By Andrew Skouvakis and Peter C. Seel

In Hampton v. Turner, Vice Chancellor Noble denied a motion for summary judgment in a dispute about whether a limited liability company had properly exercised a redemption option under its operating agreement and tendered the correct purchase price for three members’ limited liability company interests, after such members sought judicial dissolution of the company. In denying summary judgment, Vice Chancellor Noble found that the operating agreement was unambiguous with respect to the application of the redemption option provisions and how those should be interpreted to determine a purchase price.

Three members of T4Analytics LLC, a Delaware limited liability company (the “Company”), filed a complaint with the Court of Chancery seeking judicial dissolution of the Company pursuant to Sections 18-801 and 18-802 of the Delaware Limited Liability Company Act.

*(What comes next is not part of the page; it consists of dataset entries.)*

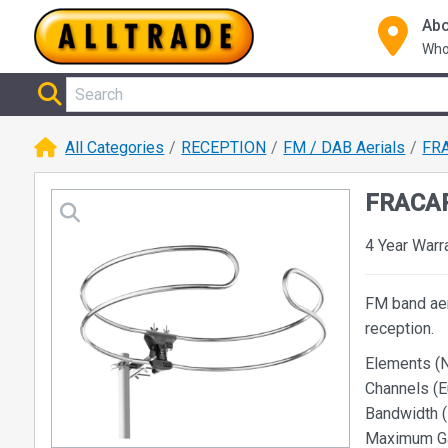
Abo
Who
All Categories
RECEPTION
FM / DAB Aerials
FRA
FRACAR
4 Year Warr
FM band aer
reception.
Elements (N
Channels (E
Bandwidth (
Maximum Gai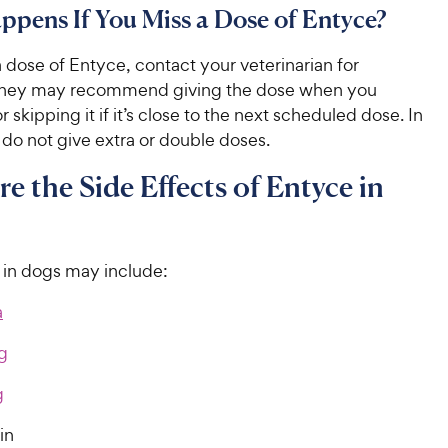
pens If You Miss a Dose of Entyce?
a dose of Entyce, contact your veterinarian for
They may recommend giving the dose when you
skipping it if it’s close to the next scheduled dose. In
 do not give extra or double doses.
e the Side Effects of Entyce in
s in dogs may include:
a
g
g
ain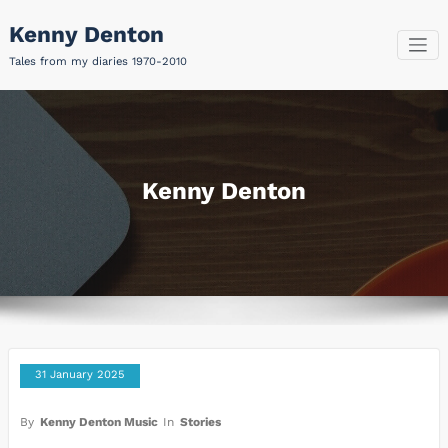
Skip
Kenny Denton
to
content
Tales from my diaries 1970-2010
Kenny Denton
31 January 2025
By
Kenny Denton Music
In
Stories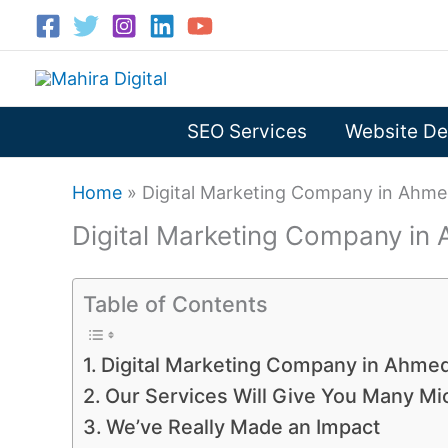
Skip
to
content
SEO Services
Website De
Home
»
Digital Marketing Company in Ahm
Digital Marketing Company i
Table of Contents
Digital Marketing Company in Ahme
Our Services Will Give You Many M
We’ve Really Made an Impact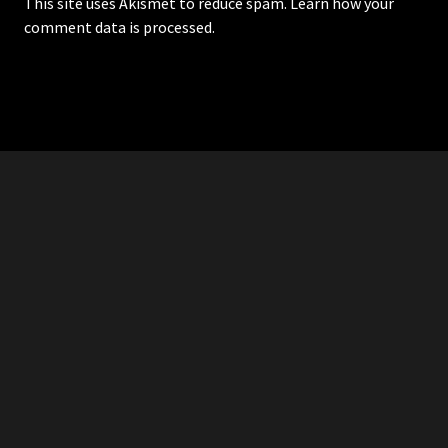
This site uses Akismet to reduce spam.
Learn how your
comment data is processed.
RDDANTES
Hot Men in the Philippines
HOMEPAGE
ADVERTISE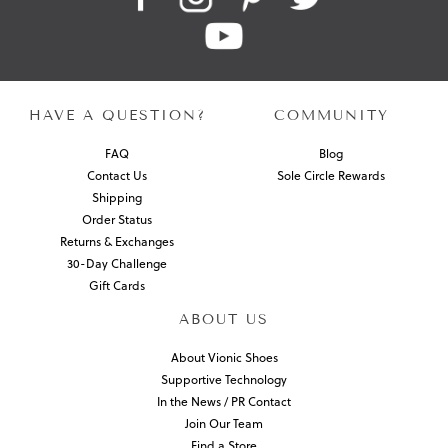
HAVE A QUESTION?
COMMUNITY
FAQ
Blog
Contact Us
Sole Circle Rewards
Shipping
Order Status
Returns & Exchanges
30-Day Challenge
Gift Cards
ABOUT US
About Vionic Shoes
Supportive Technology
In the News / PR Contact
Join Our Team
Find a Store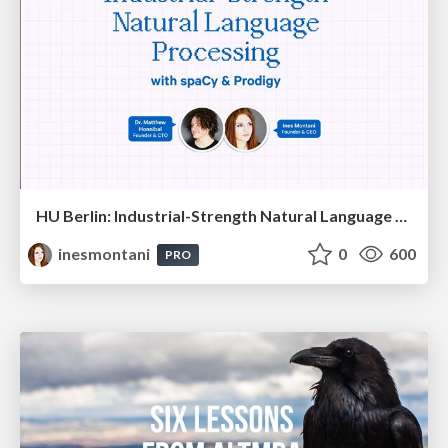
HU Berlin: Industrial-Strength Natural Language Processing with spaCy and Prodigy
inesmontani
0
600
PRO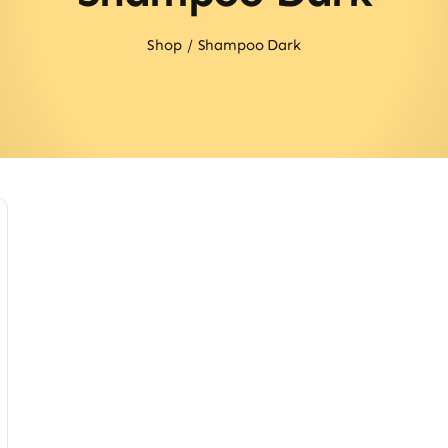
Shop
Shampoo Dark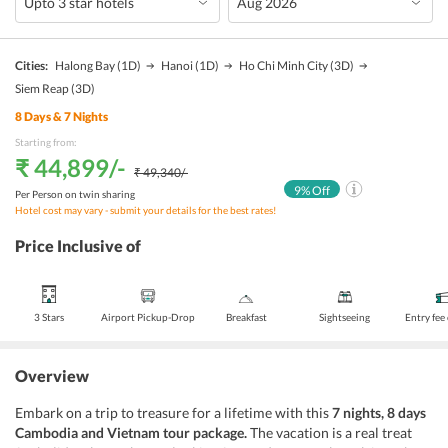
Cities:
Halong Bay
(1D)
Hanoi
(1D)
Ho Chi Minh City
(3D)
Siem Reap
(3D)
8
Days &
7
Nights
Starting from:
₹ 44,899
/-
₹ 49,340
/-
9
% Off
Per Person on twin sharing
Hotel cost may vary - submit your details for the best rates!
Price Inclusive of
3 Stars
Airport Pickup-Drop
Breakfast
Sightseeing
Entry fee
Overview
Embark on a trip to treasure for a lifetime with this
7 nights, 8 days
Cambodia and Vietnam tour package.
The vacation is a real treat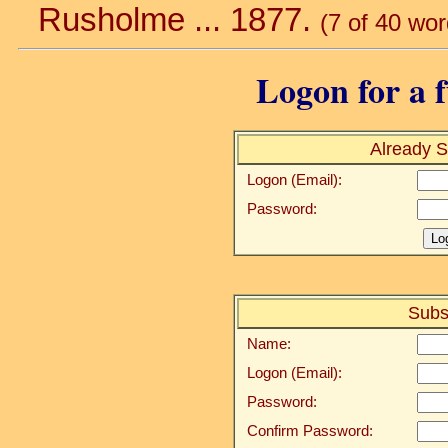
Rusholme ... 1877.
(7 of 40 wor
Logon for a f
Already S
Logon (Email):
Password:
Subs
Name:
Logon (Email):
Password:
Confirm Password:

In response, the Company decided to exercise an option under its operating agreement to redeem such members’ limited liability company interests. Following a determination by an independent appraiser that the Company had a fair market value of $1,886,000, the Company issued to each member it sought to redeem a check in the amount of $197,029.80, purportedly representing each member’s 23.54% interest. The Company arrived at this figure by first subtracting from the Company’s value capital contributions made by other members pursuant to a distribution waterfall provision of the operating agreement, which was the only part of the operating agreement that expressly addressed distributions. The Company then moved for summary judgment, arguing that because it had purchased the members’ interests they now lacked standing to pursue judicial dissolution. The members against whom the redemption option was exercised argued that the waterfall provision did not apply to redemptions and, because each member is entitled to 23.54% of the Company’s appraised value without regard to capital contributions, the Company had not yet purchased their interests.

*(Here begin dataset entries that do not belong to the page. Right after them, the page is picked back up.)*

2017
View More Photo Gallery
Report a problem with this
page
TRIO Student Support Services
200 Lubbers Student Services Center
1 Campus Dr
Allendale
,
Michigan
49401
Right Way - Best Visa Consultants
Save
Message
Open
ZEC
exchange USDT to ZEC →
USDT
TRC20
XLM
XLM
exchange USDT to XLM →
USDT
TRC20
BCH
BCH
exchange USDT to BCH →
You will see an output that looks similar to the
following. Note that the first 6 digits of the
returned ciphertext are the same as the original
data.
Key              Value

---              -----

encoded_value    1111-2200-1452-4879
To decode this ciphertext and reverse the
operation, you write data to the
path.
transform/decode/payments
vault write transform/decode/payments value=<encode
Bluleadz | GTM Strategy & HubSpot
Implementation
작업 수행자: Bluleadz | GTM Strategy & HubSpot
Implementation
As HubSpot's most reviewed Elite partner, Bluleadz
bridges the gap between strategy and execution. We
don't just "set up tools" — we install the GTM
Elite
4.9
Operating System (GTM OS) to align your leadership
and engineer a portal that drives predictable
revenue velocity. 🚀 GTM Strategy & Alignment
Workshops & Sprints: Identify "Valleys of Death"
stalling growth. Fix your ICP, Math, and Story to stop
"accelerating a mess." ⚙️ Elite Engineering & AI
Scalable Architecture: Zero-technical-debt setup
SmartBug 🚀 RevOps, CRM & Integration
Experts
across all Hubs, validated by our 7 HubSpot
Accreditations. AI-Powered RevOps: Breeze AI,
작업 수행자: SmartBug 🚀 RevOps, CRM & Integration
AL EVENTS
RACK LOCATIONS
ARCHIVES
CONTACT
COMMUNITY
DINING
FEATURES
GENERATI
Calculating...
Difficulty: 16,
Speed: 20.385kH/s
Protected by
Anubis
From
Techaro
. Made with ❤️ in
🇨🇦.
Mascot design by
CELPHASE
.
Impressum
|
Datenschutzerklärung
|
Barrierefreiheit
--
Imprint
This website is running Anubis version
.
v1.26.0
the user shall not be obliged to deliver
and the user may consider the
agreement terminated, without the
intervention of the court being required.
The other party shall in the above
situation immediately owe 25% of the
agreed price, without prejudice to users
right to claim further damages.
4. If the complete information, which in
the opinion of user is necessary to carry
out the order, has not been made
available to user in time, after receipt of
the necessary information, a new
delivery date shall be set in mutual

Vice Chancellor Noble agreed that the waterfall provision did not apply. He found that, even though  “distributions” could mean any payments made to members, the waterfall provision was not applicable to the exercise by the Company of its redemption option. Accordingly, he held that the plain meaning of the applicable redemption provisions required that any purchase of interests by the Company be based solely on the members’ pro rata percentage of the appraised value of the Company.  Vice Chancellor Noble also noted that members who contribute property to a business like the Company no longer own that property, and if they intend to recapture previously contributed property after terminating their business relationships they should contractually protect their rights.

Hampton v. Turner, C.A. No. 8963-VCN (Del. Ch. April 29, 2015) (Noble, V.C.)